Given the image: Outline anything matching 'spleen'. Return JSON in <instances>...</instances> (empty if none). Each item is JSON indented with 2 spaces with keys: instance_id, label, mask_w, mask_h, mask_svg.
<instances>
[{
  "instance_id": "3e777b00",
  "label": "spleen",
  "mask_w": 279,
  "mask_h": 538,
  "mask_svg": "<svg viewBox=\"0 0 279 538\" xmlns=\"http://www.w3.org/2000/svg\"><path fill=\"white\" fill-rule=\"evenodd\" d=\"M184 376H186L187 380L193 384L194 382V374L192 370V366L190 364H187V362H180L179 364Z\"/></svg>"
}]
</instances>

________________________

• [What you should do] The records above should be restated word for word in their entirety.

• [Answer space]
Given the image: Outline anything matching 'spleen'. Return JSON in <instances>...</instances> (empty if none). Each item is JSON indented with 2 spaces with keys: instance_id, label, mask_w, mask_h, mask_svg.
<instances>
[{
  "instance_id": "3e777b00",
  "label": "spleen",
  "mask_w": 279,
  "mask_h": 538,
  "mask_svg": "<svg viewBox=\"0 0 279 538\" xmlns=\"http://www.w3.org/2000/svg\"><path fill=\"white\" fill-rule=\"evenodd\" d=\"M184 376H186L187 380L193 384L194 382V374L192 370V366L190 364H187V362H180L179 364Z\"/></svg>"
}]
</instances>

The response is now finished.